ComplexityMeasures.KozachenkoLeonenko
— TypeKozachenkoLeonenko <: DifferentialInfoEstimator
KozachenkoLeonenko(definition = Shannon(); w::Int = 0)
The KozachenkoLeonenko
estimator (Kozachenko and Leonenko, 1987) computes the Shannon
differential information
of a multi-dimensional StateSpaceSet
, with logarithms to the base
specified in definition
.
Description
Assume we have samples $\{\bf{x}_1, \bf{x}_2, \ldots, \bf{x}_N \}$ from a continuous random variable $X \in \mathbb{R}^d$ with support $\mathcal{X}$ and density function$f : \mathbb{R}^d \to \mathbb{R}$. KozachenkoLeonenko
estimates the Shannon
differential entropy
\[H(X) = \int_{\mathcal{X}} f(x) \log f(x) dx = \mathbb{E}[-\log(f(X))]\]
using the nearest neighbor method from Kozachenko and Leonenko (1987), as described in Charzyńska and Gambin (2016).
w
is the Theiler window, which determines if temporal neighbors are excluded during neighbor searches (defaults to 0
, meaning that only the point itself is excluded when searching for neighbours).
In contrast to Kraskov
, this estimator uses only the closest neighbor.
See also: information
, Kraskov
, DifferentialInfoEstimator
.
ComplexityMeasures.Zhu
— TypeZhu <: DifferentialInfoEstimator
Zhu(; definition = Shannon(), k = 1, w = 0)
The Zhu
estimator (Zhu et al., 2015) is an extension to KozachenkoLeonenko
, and computes the Shannon
differential information
of a multi-dimensional StateSpaceSet
, with logarithms to the base
specified in definition
.
Description
Assume we have samples $\{\bf{x}_1, \bf{x}_2, \ldots, \bf{x}_N \}$ from a continuous random variable $X \in \mathbb{R}^d$ with support $\mathcal{X}$ and density function$f : \mathbb{R}^d \to \mathbb{R}$. Zhu
estimates the Shannon
differential entropy
\[H(X) = \int_{\mathcal{X}} f(x) \log f(x) dx = \mathbb{E}[-\log(f(X))]\]

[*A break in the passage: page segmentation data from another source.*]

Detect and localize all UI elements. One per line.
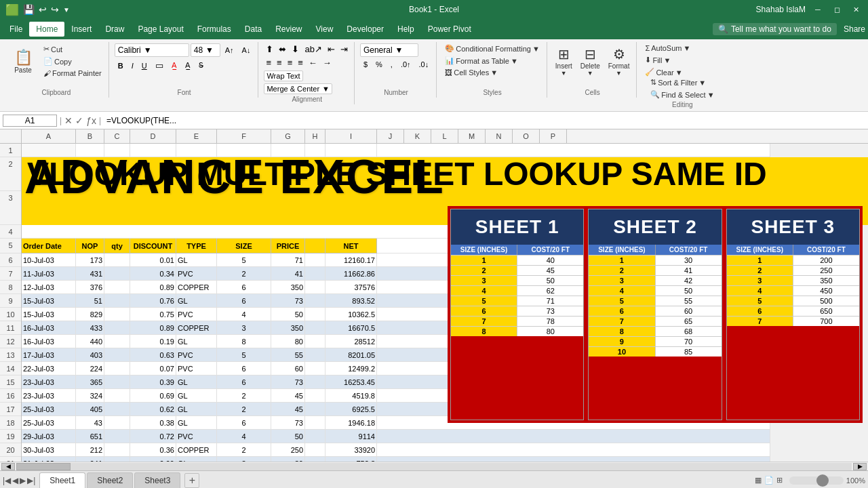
cell-d10[interactable]: 0.75 (130, 308, 176, 321)
cell-b19[interactable]: 651 (76, 430, 104, 443)
cell-d7[interactable]: 0.34 (130, 267, 176, 281)
cell-h21[interactable] (305, 457, 326, 462)
cell-d16[interactable]: 0.69 (130, 389, 176, 403)
col-header-qty[interactable]: qty (104, 239, 130, 253)
cell-h8[interactable] (305, 281, 326, 294)
cell-c20[interactable] (104, 443, 130, 457)
cell-e9[interactable]: GL (176, 294, 217, 308)
row-num-2[interactable]: 2 (0, 157, 21, 191)
cell-f7[interactable]: 2 (217, 267, 271, 281)
row-num-9[interactable]: 9 (0, 294, 21, 308)
cell-c15[interactable] (104, 375, 130, 389)
s3-r2-c2[interactable]: 250 (793, 266, 859, 275)
paste-button[interactable]: 📋 Paste (8, 43, 38, 79)
sheet-tab-sheet3[interactable]: Sheet3 (134, 472, 180, 488)
menu-help[interactable]: Help (391, 22, 421, 37)
s1-r3-c1[interactable]: 3 (451, 276, 517, 285)
scroll-left-button[interactable]: ◀ (1, 463, 15, 470)
cell-a18[interactable]: 25-Jul-03 (22, 416, 76, 430)
cell-e7[interactable]: PVC (176, 267, 217, 281)
cell-i12[interactable]: 28512 (326, 335, 377, 348)
col-header-g[interactable]: G (271, 129, 305, 143)
menu-home[interactable]: Home (29, 22, 64, 37)
fill-button[interactable]: ⬇ Fill ▼ (642, 55, 722, 65)
cell-b8[interactable]: 376 (76, 281, 104, 294)
row-num-13[interactable]: 13 (0, 348, 21, 362)
s3-r3-c1[interactable]: 3 (727, 276, 793, 285)
cell-h14[interactable] (305, 362, 326, 375)
align-top-button[interactable]: ⬆ (264, 43, 275, 55)
row-num-15[interactable]: 15 (0, 375, 21, 389)
delete-button[interactable]: ⊟ Delete ▼ (578, 43, 603, 79)
cell-g20[interactable]: 250 (271, 443, 305, 457)
cell-h13[interactable] (305, 348, 326, 362)
cell-f17[interactable]: 2 (217, 403, 271, 416)
cell-g6[interactable]: 71 (271, 253, 305, 267)
cell-b7[interactable]: 431 (76, 267, 104, 281)
cell-e19[interactable]: PVC (176, 430, 217, 443)
s2-r5-c2[interactable]: 55 (656, 296, 722, 306)
cell-c10[interactable] (104, 308, 130, 321)
cell-c6[interactable] (104, 253, 130, 267)
cell-i14[interactable]: 12499.2 (326, 362, 377, 375)
row-num-21[interactable]: 21 (0, 457, 21, 462)
s2-r2-c2[interactable]: 41 (656, 266, 722, 275)
col-header-l[interactable]: L (431, 129, 458, 143)
cell-a19[interactable]: 29-Jul-03 (22, 430, 76, 443)
cell-h20[interactable] (305, 443, 326, 457)
row-num-3[interactable]: 3 (0, 191, 21, 225)
col-header-f[interactable]: F (217, 129, 271, 143)
cell-d6[interactable]: 0.01 (130, 253, 176, 267)
s2-r6-c2[interactable]: 60 (656, 306, 722, 316)
s1-r6-c2[interactable]: 73 (517, 306, 583, 316)
col-header-e[interactable]: E (176, 129, 217, 143)
indent-inc2-button[interactable]: → (321, 57, 334, 68)
decimal-increase-button[interactable]: .0↑ (397, 59, 414, 70)
s1-r5-c2[interactable]: 71 (517, 296, 583, 306)
s2-r6-c1[interactable]: 6 (589, 306, 655, 316)
col-header-n[interactable]: N (486, 129, 513, 143)
cell-h11[interactable] (305, 321, 326, 335)
cell-f6[interactable]: 5 (217, 253, 271, 267)
row-num-6[interactable]: 6 (0, 253, 21, 267)
row-num-20[interactable]: 20 (0, 443, 21, 457)
cell-d15[interactable]: 0.39 (130, 375, 176, 389)
s3-r5-c1[interactable]: 5 (727, 296, 793, 306)
insert-function-icon[interactable]: ƒx (86, 115, 96, 126)
cell-a10[interactable]: 15-Jul-03 (22, 308, 76, 321)
cell-e12[interactable]: GL (176, 335, 217, 348)
cell-b13[interactable]: 403 (76, 348, 104, 362)
s2-r5-c1[interactable]: 5 (589, 296, 655, 306)
menu-review[interactable]: Review (269, 22, 309, 37)
align-right-button[interactable]: ≡ (285, 57, 295, 68)
cell-g16[interactable]: 45 (271, 389, 305, 403)
cell-styles-button[interactable]: 🖼 Cell Styles ▼ (442, 68, 542, 77)
cell-g21[interactable]: 80 (271, 457, 305, 462)
menu-developer[interactable]: Developer (340, 22, 391, 37)
s1-r5-c1[interactable]: 5 (451, 296, 517, 306)
s2-r7-c2[interactable]: 65 (656, 317, 722, 326)
cell-g11[interactable]: 350 (271, 321, 305, 335)
font-color-button[interactable]: A̲ (182, 60, 194, 71)
align-justify-button[interactable]: ≡ (296, 57, 305, 68)
cell-i6[interactable]: 12160.17 (326, 253, 377, 267)
cell-d21[interactable]: 0.99 (130, 457, 176, 462)
s1-r3-c2[interactable]: 50 (517, 276, 583, 285)
cell-e16[interactable]: GL (176, 389, 217, 403)
s1-r4-c2[interactable]: 62 (517, 286, 583, 296)
menu-insert[interactable]: Insert (64, 22, 98, 37)
horizontal-scrollbar[interactable]: ◀ ▶ (0, 462, 868, 470)
orientation-button[interactable]: ab↗ (302, 43, 323, 55)
cell-f12[interactable]: 8 (217, 335, 271, 348)
cell-a17[interactable]: 25-Jul-03 (22, 403, 76, 416)
font-size-decrease-button[interactable]: A↓ (239, 45, 254, 56)
cell-c8[interactable] (104, 281, 130, 294)
cell-f19[interactable]: 4 (217, 430, 271, 443)
cell-d13[interactable]: 0.63 (130, 348, 176, 362)
s3-r3-c2[interactable]: 350 (793, 276, 859, 285)
cell-i7[interactable]: 11662.86 (326, 267, 377, 281)
cell-rest19[interactable] (377, 430, 770, 443)
add-sheet-button[interactable]: + (184, 473, 199, 488)
s2-r3-c1[interactable]: 3 (589, 276, 655, 285)
cell-h10[interactable] (305, 308, 326, 321)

by approximating densities within hyperrectangles surrounding each point xᵢ ∈ x
using using k
nearest neighbor searches. w
is the Theiler window, which determines if temporal neighbors are excluded during neighbor searches (defaults to 0
, meaning that only the point itself is excluded when searching for neighbours).
See also: information
, KozachenkoLeonenko
, DifferentialInfoEstimator
.
ComplexityMeasures.ZhuSingh
— TypeZhuSingh <: DifferentialInfoEstimator
ZhuSingh(definition = Shannon(); k = 1, w = 0)
The ZhuSingh
estimator (Zhu et al., 2015) computes the Shannon
differential information
of a multi-dimensional StateSpaceSet
, with logarithms to the base
specified in definition
.
Description
Assume we have samples $\{\bf{x}_1, \bf{x}_2, \ldots, \bf{x}_N \}$ from a continuous random variable $X \in \mathbb{R}^d$ with support $\mathcal{X}$ and density function$f : \mathbb{R}^d \to \mathbb{R}$. ZhuSingh
estimates the Shannon
differential entropy
\[H(X) = \int_{\mathcal{X}} f(x) \log f(x) dx = \mathbb{E}[-\log(f(X))].\]
Like Zhu
, this estimator approximates probabilities within hyperrectangles surrounding each point xᵢ ∈ x
using using k
nearest neighbor searches. However, it also considers the number of neighbors falling on the borders of these hyperrectangles. This estimator is an extension to the entropy estimator in Singh et al. (2003).
w
is the Theiler window, which determines if temporal neighbors are excluded during neighbor searches (defaults to 0
, meaning that only the point itself is excluded when searching for neighbours).
See also: information
, DifferentialInfoEstimator
.
ComplexityMeasures.Gao
— TypeGao <: DifferentialInfoEstimator
Gao(definition = Shannon(); k = 1, w = 0, corrected = true)
The Gao
estimator (Gao et al., 09–12 May 2015) computes the Shannon
differential information
, using a k
-th nearest-neighbor approach based on Singh et al. (2003), with logarithms to the base
specified in definition
.
w
is the Theiler window, which determines if temporal neighbors are excluded during neighbor searches (defaults to 0
, meaning that only the point itself is excluded when searching for neighbours).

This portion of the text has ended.